** Opening Records shown block **

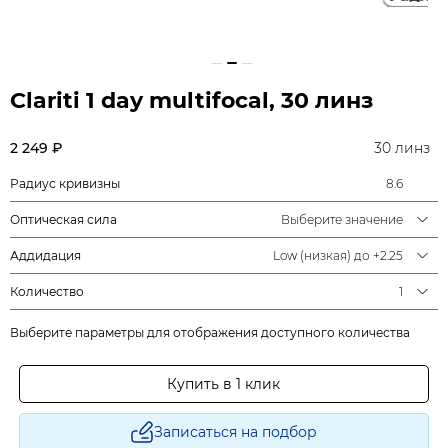
Clariti 1 day multifocal, 30 линз
2 249 ₽
30 линз
Радиус кривизны
8.6
Оптическая сила
Выберите значение
Аддидация
Low (низкая) до +2.25
Количество
1
Выберите параметры для отображения доступного количества
Купить в 1 клик
Записаться на подбор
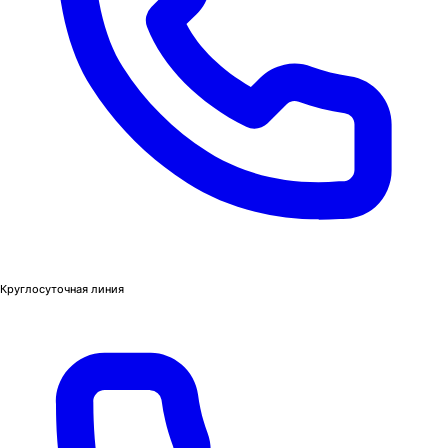
Круглосуточная линия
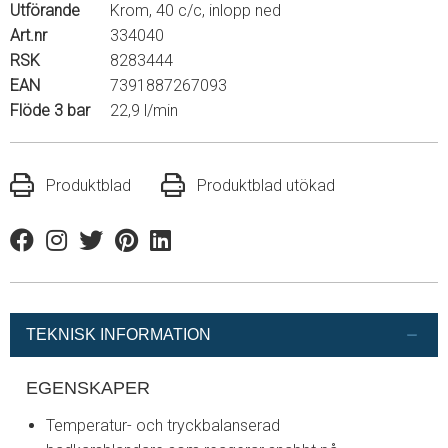
Utförande
Krom, 40 c/c, inlopp ned
Art.nr
334040
RSK
8283444
EAN
7391887267093
Flöde 3 bar
22,9 l/min
Produktblad
Produktblad utökad
Facebook
Instagram
Twitter
Pinterest
Linkedin
TEKNISK INFORMATION
EGENSKAPER
Temperatur- och tryckbalanserad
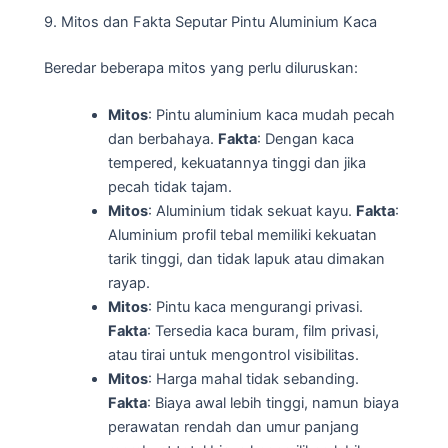
9. Mitos dan Fakta Seputar Pintu Aluminium Kaca
Beredar beberapa mitos yang perlu diluruskan:
Mitos
: Pintu aluminium kaca mudah pecah
dan berbahaya.
Fakta
: Dengan kaca
tempered, kekuatannya tinggi dan jika
pecah tidak tajam.
Mitos
: Aluminium tidak sekuat kayu.
Fakta
:
Aluminium profil tebal memiliki kekuatan
tarik tinggi, dan tidak lapuk atau dimakan
rayap.
Mitos
: Pintu kaca mengurangi privasi.
Fakta
: Tersedia kaca buram, film privasi,
atau tirai untuk mengontrol visibilitas.
Mitos
: Harga mahal tidak sebanding.
Fakta
: Biaya awal lebih tinggi, namun biaya
perawatan rendah dan umur panjang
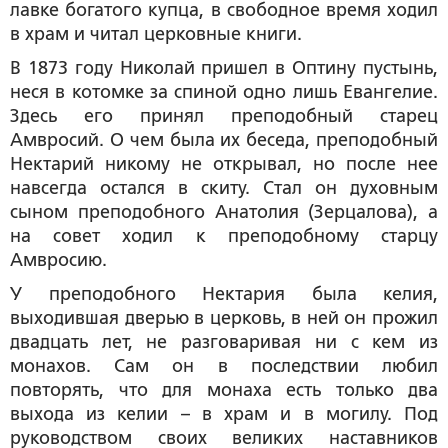
лавке богатого купца, в свободное время ходил
в храм и читал церковные книги.
В 1873 году Николай пришел в Оптину пустынь,
неся в котомке за спиной одно лишь Евангелие.
Здесь его принял преподобный старец
Амвросий. О чем была их беседа, преподобный
Нектарий никому не открывал, но после нее
навсегда остался в скиту. Стал он духовным
сыном преподобного Анатолия (Зерцалова), а
на совет ходил к преподобному старцу
Амвросию.
У преподобного Нектария была келия,
выходившая дверью в церковь, в ней он прожил
двадцать лет, не разговаривая ни с кем из
монахов. Сам он в последствии любил
повторять, что для монаха есть только два
выхода из келии – в храм и в могилу. Под
руководством своих великих наставников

** Closing Records shown block **

■ **Your assignment**: A faithful copy of each entry is required, and no picture may be carried into it.

■ **Written solution**:
Clariti 1 day multifocal, 30 линз
2 249 ₽
30 линз
Радиус кривизны
8.6
Оптическая сила
Выберите значение
Аддидация
Low (низкая) до +2.25
Количество
1
Выберите параметры для отображения доступного количества
Купить в 1 клик
Записаться на подбор
Круглосуточная линия
Utförande
Krom, 40 c/c, inlopp ned
Art.nr
334040
RSK
8283444
EAN
7391887267093
Flöde 3 bar
22,9 l/min
Produktblad
Produktblad utökad
Facebook
Instagram
Twitter
Pinterest
Linkedin
TEKNISK INFORMATION
EGENSKAPER
Temperatur- och tryckbalanserad
9. Mitos dan Fakta Seputar Pintu Aluminium Kaca
Beredar beberapa mitos yang perlu diluruskan:
Mitos
: Pintu aluminium kaca mudah pecah
dan berbahaya.
Fakta
: Dengan kaca
tempered, kekuatannya tinggi dan jika
pecah tidak tajam.
Mitos
: Aluminium tidak sekuat kayu.
Fakta
:
Aluminium profil tebal memiliki kekuatan
tarik tinggi, dan tidak lapuk atau dimakan
rayap.
Mitos
: Pintu kaca mengurangi privasi.
Fakta
: Tersedia kaca buram, film privasi,
atau tirai untuk mengontrol visibilitas.
Mitos
: Harga mahal tidak sebanding.
Fakta
: Biaya awal lebih tinggi, namun biaya
perawatan rendah dan umur panjang
лавке богатого купца, в свободное время ходил
в храм и читал церковные книги.
В 1873 году Николай пришел в Оптину пустынь,
неся в котомке за спиной одно лишь Евангелие.
Здесь его принял преподобный старец
Амвросий. О чем была их беседа, преподобный
Нектарий никому не открывал, но после нее
навсегда остался в скиту. Стал он духовным
сыном преподобного Анатолия (Зерцалова), а
на совет ходил к преподобному старцу
Амвросию.
У преподобного Нектария была келия,
выходившая дверью в церковь, в ней он прожил
двадцать лет, не разговаривая ни с кем из
монахов. Сам он в последствии любил
повторять, что для монаха есть только два
выхода из келии – в храм и в могилу. Под
руководством своих великих наставников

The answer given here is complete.